This invention relates to bookbinding and, more particularly, to book cover applicators for applying covers to fillers or book blocks which may be made up of a stack of sheets, signatures or folios which have been secured together along one edge. The invention is suitable for use in making hard cover books, paper backs, notebook pads, pamphlets and the like.
Modern bookbinding machines are complex generally automated devices designed primarily for large scale mass production bookbinding operations in which sheets are fed to a holding device, and assembled into multiple sheet signatures or folios which are then stitched and bound to covers. These machines, however, cannot be used effectively and economically in small scale bookbinding operations in which limited numbers of books or the like are to be bound. Books of this type are commonly assembled by a sheet sorter or collator which operates in line with a duplicator or press and deposits the sheets in stacks into an array of receiving bins, jogs the stacked sheets so as to align at least one of their edges in a single plane, and secures or bonds the sheets together along the one aligned edge or spine to form a book block or filler.
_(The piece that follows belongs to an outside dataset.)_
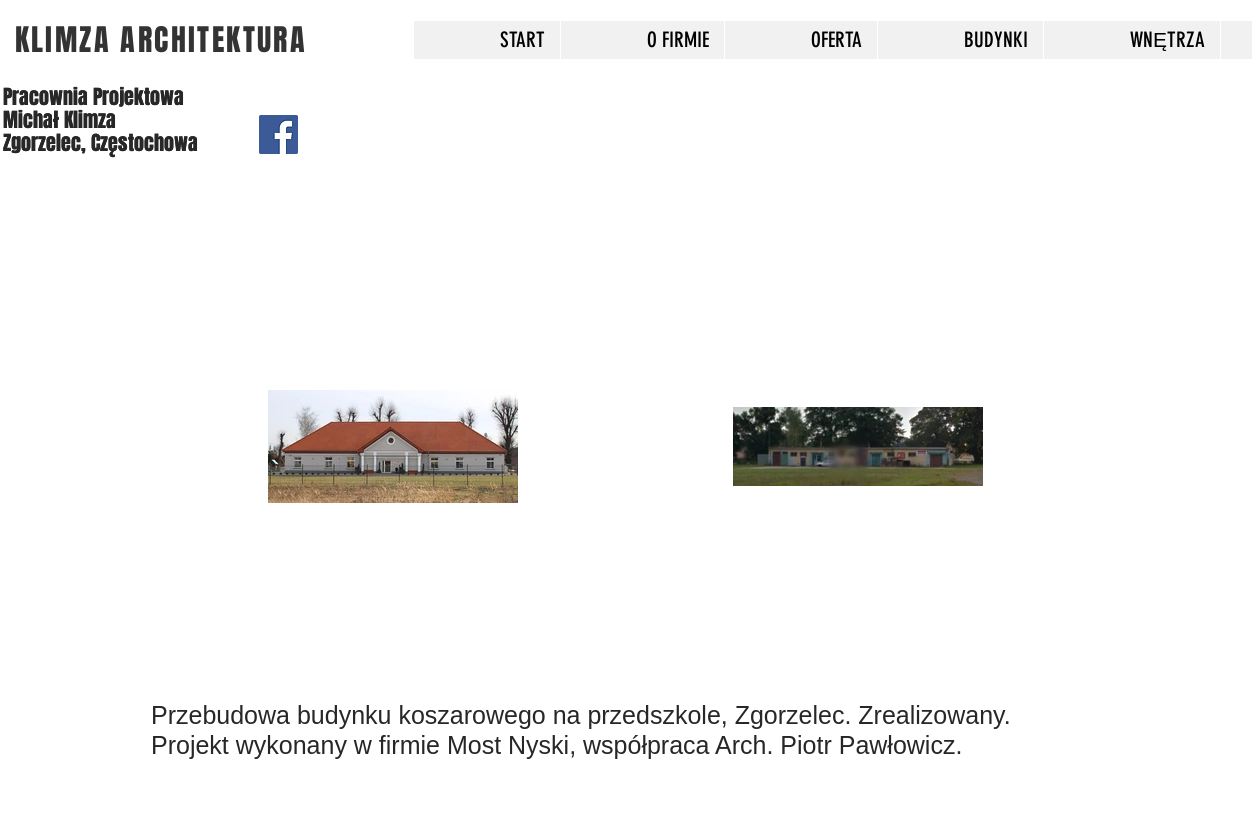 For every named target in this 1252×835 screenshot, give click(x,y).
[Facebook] (278, 134)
Until this invention, book covers have commonly been applied to this type of book in small scale bookbinding operations almost entirely by hand.
As used in this specification the terms "book block" and "filler" are synonomous and mean a stack of individual sheets, bound or stitched folios, or signatures which have been bonded together along one edge forming the spine. A "book" will be understood to comprise a "filler" or "block" and a "cover" bonded to the filler or block along its spine.